The conference was held just two weeks after World Day for Safety and Health at Work on 28 April. This year’s international day celebrated the decision made at the International Labour Conference in June 2022 to adopt a resolution that added the principle of a safe and healthy working environment to the ILO’s Fundamental Principles and Rights at Work.
“Unseasonably warm temperatures are not only causing significant disruption and damage to the environment, but their impact on human health is reaching alarming proportions,” said Ruba Jaradat, ILO Regional Director for Arab States. “Heat stress also reduces worker productivity. We estimate that 2 per cent of total working hours worldwide will be lost every year, either because it is too hot to work or because workers have to work at a slower pace.

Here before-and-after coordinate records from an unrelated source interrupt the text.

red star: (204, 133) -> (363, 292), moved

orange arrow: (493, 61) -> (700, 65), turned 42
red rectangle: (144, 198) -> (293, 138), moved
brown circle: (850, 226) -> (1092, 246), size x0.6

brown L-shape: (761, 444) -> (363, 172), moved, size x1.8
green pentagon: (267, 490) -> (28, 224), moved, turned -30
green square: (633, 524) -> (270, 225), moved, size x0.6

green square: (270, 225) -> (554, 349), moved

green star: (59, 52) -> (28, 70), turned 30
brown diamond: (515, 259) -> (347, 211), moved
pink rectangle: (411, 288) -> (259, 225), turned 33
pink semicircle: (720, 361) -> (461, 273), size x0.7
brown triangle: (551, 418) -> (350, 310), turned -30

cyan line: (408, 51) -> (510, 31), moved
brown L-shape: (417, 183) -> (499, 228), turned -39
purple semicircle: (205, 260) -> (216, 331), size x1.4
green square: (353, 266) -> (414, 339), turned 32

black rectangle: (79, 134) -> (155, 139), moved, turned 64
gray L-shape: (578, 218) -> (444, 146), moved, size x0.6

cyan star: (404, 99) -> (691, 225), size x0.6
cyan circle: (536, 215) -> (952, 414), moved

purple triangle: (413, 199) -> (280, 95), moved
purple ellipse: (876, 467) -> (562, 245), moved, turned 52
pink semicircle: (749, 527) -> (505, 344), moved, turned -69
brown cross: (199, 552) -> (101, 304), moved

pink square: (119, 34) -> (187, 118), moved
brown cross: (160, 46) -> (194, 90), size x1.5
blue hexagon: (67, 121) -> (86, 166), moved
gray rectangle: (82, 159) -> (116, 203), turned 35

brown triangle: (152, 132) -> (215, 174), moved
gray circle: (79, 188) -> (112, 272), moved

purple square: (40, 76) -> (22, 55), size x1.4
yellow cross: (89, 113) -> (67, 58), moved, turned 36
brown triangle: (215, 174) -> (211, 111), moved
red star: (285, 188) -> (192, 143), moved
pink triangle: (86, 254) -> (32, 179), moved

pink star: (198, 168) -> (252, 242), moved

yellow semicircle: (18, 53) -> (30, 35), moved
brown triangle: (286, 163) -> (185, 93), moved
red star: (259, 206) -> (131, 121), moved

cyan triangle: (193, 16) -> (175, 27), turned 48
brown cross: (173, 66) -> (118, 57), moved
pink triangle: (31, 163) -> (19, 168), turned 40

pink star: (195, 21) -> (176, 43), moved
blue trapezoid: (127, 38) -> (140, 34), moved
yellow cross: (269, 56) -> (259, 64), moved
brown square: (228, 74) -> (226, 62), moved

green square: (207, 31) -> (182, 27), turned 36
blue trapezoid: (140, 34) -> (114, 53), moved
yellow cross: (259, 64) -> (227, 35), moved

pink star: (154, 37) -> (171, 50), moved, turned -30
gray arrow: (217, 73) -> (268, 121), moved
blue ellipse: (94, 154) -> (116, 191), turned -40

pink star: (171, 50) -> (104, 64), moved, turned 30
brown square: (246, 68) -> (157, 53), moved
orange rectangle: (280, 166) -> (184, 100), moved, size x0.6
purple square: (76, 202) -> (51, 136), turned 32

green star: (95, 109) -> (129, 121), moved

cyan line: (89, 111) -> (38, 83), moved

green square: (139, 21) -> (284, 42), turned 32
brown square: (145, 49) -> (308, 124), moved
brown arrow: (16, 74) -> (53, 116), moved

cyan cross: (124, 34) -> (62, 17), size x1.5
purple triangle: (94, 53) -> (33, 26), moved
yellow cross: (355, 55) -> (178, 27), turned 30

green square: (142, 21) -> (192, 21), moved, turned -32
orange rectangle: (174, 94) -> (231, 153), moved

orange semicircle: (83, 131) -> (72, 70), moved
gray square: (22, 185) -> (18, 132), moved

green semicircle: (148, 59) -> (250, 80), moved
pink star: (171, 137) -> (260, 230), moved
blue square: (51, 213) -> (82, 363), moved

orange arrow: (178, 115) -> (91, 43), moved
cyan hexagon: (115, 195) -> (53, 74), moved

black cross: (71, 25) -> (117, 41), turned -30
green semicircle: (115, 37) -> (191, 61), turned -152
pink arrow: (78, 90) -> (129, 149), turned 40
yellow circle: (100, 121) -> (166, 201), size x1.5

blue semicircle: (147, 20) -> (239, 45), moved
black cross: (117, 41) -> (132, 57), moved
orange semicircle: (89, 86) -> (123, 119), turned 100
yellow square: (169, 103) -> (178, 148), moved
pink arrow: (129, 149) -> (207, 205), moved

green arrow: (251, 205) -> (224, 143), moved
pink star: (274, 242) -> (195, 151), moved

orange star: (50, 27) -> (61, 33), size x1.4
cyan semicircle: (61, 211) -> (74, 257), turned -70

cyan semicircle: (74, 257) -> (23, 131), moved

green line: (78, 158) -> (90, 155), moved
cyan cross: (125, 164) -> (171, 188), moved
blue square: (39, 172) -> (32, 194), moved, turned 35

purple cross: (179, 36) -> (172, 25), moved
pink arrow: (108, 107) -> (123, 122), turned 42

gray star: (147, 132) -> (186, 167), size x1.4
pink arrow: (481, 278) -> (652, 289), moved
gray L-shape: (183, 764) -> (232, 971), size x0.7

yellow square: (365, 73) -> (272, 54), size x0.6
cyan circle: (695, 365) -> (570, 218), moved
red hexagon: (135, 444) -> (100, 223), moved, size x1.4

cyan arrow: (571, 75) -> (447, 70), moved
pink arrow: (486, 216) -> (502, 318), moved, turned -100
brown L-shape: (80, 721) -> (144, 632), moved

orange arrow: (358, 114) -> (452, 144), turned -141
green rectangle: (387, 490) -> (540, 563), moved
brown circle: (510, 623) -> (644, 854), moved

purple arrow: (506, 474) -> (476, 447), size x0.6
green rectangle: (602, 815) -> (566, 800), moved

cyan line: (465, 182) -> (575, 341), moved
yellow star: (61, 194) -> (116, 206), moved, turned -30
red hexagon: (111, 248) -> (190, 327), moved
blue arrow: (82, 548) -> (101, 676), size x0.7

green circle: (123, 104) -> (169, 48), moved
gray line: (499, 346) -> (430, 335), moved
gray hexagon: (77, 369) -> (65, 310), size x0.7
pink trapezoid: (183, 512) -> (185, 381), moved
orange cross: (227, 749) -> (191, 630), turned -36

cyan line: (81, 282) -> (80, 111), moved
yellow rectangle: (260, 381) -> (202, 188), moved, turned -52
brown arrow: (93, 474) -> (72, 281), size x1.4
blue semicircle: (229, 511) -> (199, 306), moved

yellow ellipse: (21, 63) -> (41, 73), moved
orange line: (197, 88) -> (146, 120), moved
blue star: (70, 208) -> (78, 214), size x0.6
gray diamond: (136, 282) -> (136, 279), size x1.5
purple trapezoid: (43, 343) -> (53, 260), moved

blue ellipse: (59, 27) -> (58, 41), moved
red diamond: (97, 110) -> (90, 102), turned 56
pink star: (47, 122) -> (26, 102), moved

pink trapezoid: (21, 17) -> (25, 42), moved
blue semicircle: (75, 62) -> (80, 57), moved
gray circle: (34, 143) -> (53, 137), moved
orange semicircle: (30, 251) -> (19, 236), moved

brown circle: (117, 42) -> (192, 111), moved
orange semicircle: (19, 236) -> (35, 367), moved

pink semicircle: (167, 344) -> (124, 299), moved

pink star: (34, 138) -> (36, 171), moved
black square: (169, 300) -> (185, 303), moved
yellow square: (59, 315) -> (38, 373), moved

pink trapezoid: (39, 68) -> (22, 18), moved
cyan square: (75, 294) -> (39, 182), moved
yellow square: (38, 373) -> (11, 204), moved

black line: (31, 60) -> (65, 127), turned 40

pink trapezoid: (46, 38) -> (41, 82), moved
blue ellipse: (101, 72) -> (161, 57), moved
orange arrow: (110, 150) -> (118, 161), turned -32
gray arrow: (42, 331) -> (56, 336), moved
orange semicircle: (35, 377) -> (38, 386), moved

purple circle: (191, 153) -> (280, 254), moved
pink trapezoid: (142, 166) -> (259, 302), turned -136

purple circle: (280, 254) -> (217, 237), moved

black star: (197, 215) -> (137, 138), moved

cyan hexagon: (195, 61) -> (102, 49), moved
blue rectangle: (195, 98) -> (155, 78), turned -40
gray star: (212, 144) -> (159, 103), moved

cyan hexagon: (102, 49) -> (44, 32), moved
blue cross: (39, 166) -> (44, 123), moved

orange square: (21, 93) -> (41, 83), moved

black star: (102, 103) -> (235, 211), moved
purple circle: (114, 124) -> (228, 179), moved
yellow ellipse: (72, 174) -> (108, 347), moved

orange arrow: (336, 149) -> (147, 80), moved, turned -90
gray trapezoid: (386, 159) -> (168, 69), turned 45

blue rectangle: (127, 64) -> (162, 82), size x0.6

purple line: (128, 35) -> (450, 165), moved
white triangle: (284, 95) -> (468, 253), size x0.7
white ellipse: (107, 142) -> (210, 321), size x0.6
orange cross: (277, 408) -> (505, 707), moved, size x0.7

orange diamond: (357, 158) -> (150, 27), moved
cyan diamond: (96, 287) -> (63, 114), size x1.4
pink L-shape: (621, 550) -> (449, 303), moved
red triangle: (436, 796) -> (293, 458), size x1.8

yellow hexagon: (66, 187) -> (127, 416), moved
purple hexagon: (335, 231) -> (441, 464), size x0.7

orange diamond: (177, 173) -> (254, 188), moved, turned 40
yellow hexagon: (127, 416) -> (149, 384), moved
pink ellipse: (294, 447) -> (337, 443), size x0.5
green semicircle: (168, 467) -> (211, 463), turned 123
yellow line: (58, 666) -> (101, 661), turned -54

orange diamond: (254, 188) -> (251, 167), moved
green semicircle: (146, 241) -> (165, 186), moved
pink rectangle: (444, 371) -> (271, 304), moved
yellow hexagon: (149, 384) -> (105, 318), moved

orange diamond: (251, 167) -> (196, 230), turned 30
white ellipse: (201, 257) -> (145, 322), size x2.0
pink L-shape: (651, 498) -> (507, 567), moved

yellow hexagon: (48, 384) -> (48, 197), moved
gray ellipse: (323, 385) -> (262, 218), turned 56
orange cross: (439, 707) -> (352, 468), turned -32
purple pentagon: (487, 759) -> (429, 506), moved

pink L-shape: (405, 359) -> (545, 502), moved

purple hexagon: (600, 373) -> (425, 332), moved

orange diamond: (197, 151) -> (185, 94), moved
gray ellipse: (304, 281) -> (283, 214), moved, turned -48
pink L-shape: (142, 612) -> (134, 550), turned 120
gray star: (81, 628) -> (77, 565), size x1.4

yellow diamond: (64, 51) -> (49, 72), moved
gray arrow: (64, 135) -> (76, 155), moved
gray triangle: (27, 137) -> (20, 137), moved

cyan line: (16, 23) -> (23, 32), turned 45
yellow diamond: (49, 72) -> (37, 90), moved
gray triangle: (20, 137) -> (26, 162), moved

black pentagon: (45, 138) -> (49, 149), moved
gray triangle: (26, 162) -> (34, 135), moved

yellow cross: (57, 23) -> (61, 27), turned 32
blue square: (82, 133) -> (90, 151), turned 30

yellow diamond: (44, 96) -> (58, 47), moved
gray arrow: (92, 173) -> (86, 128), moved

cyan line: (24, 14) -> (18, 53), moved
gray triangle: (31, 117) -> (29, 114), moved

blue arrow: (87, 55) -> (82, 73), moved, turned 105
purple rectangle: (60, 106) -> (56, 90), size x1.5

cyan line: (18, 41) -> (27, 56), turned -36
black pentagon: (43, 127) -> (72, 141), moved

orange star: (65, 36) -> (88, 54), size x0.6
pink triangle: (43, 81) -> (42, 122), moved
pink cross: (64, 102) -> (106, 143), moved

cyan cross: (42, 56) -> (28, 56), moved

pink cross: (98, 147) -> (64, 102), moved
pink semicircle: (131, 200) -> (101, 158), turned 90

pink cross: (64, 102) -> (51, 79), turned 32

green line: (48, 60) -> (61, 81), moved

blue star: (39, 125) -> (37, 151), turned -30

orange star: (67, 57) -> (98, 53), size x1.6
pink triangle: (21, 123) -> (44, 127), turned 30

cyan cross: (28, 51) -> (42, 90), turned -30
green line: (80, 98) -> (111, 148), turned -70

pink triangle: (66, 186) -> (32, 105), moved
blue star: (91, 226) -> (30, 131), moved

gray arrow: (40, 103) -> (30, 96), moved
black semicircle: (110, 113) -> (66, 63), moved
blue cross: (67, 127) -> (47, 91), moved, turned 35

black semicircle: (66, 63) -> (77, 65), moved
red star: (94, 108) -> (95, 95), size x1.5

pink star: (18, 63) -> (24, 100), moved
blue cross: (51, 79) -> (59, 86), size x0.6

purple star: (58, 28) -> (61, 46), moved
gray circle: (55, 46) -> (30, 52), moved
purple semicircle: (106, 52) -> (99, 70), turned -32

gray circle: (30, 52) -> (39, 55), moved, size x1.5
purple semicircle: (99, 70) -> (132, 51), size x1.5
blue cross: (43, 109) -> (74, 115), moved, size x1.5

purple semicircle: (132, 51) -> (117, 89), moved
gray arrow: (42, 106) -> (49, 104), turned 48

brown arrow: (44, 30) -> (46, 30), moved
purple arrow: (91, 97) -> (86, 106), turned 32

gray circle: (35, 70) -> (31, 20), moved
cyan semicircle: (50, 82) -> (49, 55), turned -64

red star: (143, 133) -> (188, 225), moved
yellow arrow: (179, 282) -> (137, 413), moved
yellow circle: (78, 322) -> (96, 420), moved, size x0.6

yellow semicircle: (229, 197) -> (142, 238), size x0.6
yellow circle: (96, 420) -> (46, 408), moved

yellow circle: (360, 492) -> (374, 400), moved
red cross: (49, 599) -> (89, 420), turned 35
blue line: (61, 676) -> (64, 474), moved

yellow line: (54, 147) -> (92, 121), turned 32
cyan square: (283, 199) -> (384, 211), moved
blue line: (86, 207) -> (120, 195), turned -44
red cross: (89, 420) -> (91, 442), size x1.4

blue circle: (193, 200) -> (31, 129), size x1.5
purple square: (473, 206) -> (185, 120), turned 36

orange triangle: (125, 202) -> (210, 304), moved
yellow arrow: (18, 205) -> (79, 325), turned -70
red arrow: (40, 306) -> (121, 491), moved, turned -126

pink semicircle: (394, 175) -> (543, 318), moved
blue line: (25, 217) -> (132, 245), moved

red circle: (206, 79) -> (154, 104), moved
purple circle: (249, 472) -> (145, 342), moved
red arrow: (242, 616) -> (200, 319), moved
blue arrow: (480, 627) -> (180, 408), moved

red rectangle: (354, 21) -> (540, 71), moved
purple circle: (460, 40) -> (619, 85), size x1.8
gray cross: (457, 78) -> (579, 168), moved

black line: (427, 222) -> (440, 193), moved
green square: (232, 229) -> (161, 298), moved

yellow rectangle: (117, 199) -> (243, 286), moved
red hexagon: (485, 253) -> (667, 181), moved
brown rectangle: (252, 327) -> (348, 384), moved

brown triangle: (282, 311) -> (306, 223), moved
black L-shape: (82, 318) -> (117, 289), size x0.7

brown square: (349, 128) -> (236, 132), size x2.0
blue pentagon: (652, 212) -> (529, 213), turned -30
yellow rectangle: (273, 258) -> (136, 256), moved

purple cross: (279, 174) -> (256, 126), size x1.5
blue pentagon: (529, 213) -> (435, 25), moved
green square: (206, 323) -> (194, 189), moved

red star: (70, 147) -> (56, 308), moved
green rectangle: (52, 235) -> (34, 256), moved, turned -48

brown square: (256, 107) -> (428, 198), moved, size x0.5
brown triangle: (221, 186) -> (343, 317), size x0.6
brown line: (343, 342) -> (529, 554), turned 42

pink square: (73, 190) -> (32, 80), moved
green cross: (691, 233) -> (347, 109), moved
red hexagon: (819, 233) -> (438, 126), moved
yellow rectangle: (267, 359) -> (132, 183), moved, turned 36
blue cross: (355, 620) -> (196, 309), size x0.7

More concerted commitment by governments and employers is needed to prevent and mitigate the impact of heat stress on workers worldwide.”
To set the scene at the global level, ILO specialists discussed the findings of the Working on a warmer planet: The effect of heat stress on productivity and decent work report, as well as the latest research evidence on the effects of heat exposure on health, and policy recommendations.
The Government of Qatar presented an overview of the research on heat stress undertaken in the country in 2019, and how this informed new legislation , which entered into force in 2021. In addition to expanding the hours during the summer months when outdoor work is prohibited, the new measures also require annual health checks for workers and mandatory risk assessments to be prepared by enterprises.
Participants also shared international experiences on related research, featuring presentations on experiences from Africa, Asia, Europe, and Latin America.